In a very crude sense, what he’s trying say that perhaps FMCG companies may not reclaim the high P/E multiples they once did. Even if that’s not entirely true, there is some merit to his argument.
Maybe in India, it will perhaps take a decade more. But we would be better as investors to at least consider taking stock of that risk and making sure our purchase price is cognitive of that.
That makes the sense .In addition to @dineshssairam points that once is consumption-related stocks was considered the biggest driver for the economy and NBFC played a key role in economic expansion for segments that are not catered by banks. This slow consumption period will go for one or two quarters even The IMF, too, has cut its projection for India’s economic growth by 0.3 percentage point to 7 per cent for 2019-20 citing weak demand. ( source : https://economictimes.indiatimes.com/news/economy/indicators/imf-cuts-indias-fy20-growth-forecast-by-30-bps-to-7/articleshow/70348753.cms)
due to these facts the sectors like consumer staples, quick service restaurants (QSRs), automobile and jewellery (which are consumer discretionary item apart from the basic needs ) are already facing multiple challenges .ITC , Titan ,Bajaj consumer ,Jyoti labs , Havells , Symphony , Britannia , major automobile companies are not flying high and the same is reflected in their price . one should be sit tight on the lines.
I am not saying the one can TIME the market but tone CAN WELL control the LOSS … i have done mistakes in past. That’s the reasons senior VP’s also advocate one became a better investor once he gone through the bear phase. This is Not BEAR phase but the MARKET is moving in RANGE and slow bumps and humps seems like detrimental phase for certain stocks , which is just like killing someone by Pricking niddles .
However the POCKET of growth remained in Individual stocks . If we talk about non FMCG sector for example Bajaj finance is racing ahead of its peers , The global increased demand of brufene due to the closure of Chinese facilities and BASF closure of plant of brufene give a boost to the export and IOLCP is better beneficial .which is major worlds’ largest backward integrated plant to manufacture brufene .HDFC life is another company beating it’s own sector. ( These are not FMCG companies 0
Amidst of this investor pay attention to own strategy and look inward what mistakes he has done in past and how he can use this opportunity of discounted equities .

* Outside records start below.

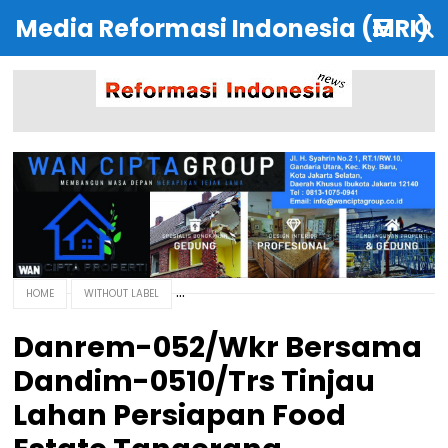
Media Reformasi Indonesia (MRI)
HOME
WITHOUT LABEL
Danrem-052/Wkr Bersama
Dandim-0510/Trs Tinjau
Lahan Persiapan Food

Disc: I am not SEBI Approved analyst .the stocks mention above are not hereby recommended to buy sell or hold .One may do his or her due diligence and consult SEBI approved analyst before investing
It could be because these are low value, low ticket and more repetitive purchase items where the impact of a slowdown will probably come at the last leg. That is the reason why the volume growth is still holding up. But the moment you go down to slightly more high value, high involvement purchases like a discretionary, you see the whole impact. In another quarter, the monsoon flavour will come in and FMCG may still hold up on the volume side for maybe a couple of quarters more.